The recent trend of slowing life expectancy has had some exceptions, especially in Turkey, Chile, Lithuania and Mexico. The lowest rates of preventable mortality (by prevention or treatment) in the OECD are found in Switzerland, Iceland, Japan, Sweden and Norway. The worst in Mexico, Latvia, Hungary and Lithuania.
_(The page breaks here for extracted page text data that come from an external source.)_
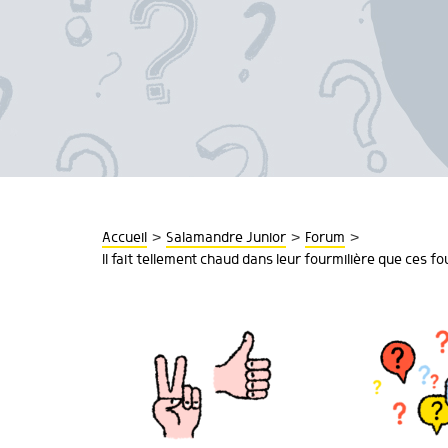
>
>
>
Accueil
Salamandre Junior
Forum
Il fait tellement chaud dans leur fourmilière que ces f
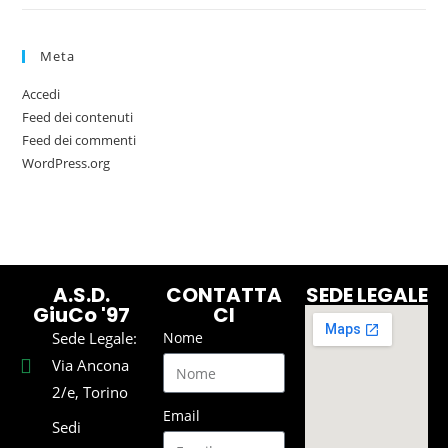
Meta
Accedi
Feed dei contenuti
Feed dei commenti
WordPress.org
A.S.D.
CONTATTA
SEDE LEGALE
GiuCo '97
CI
Sede Legale:
Nome
Via Ancona
2/e, Torino
Email
Sedi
Among the main risk factors is smoking, which although it has decreased is a daily habit for 18% of the population in the OECD as a whole and for more than 25% of those over 15 in France, Hungary, Turkey and Greece. Also alcohol, with an average consumption of 8.9 liters of pure alcohol per year and more than 11 in Hungary, Luxembourg, Ireland, France, Austria, Czech Republic, France, Latvia and Lithuania. Overweight concerns 55.6% of adults in the OECD and exceeds 70% in the United States, Mexico and Chile, while affecting less than 35% in South Korea and Japan.
Air pollution causes an average of 39.6 annual deaths per 100,000 inhabitants, but more than 75 in Greece, Poland, Lithuania, Hungary and Latvia, and less than 20 in Australia, Canada, Finland, Iceland, Norway, New Zealand and Sweden.
Although, as a general rule, the countries that spend the most on health and those whose health system has more staff and resources are those with a population in better health, the relationship is not direct, partly because of inequalities in coverage. The best example is the United States, which dedicates the highest figure of its Gross Domestic Product (GDP), 16.9%, well ahead of the second, Switzerland (12.2%), but where only 90.8% of its population is covered by essential services, the lowest percentage with that of Mexico (89.3%). Spain, at the other extreme, stands out among the countries with the best health figures when its spending is slightly above the average (8.9%, compared to 8.8%) and 99.9% coverage.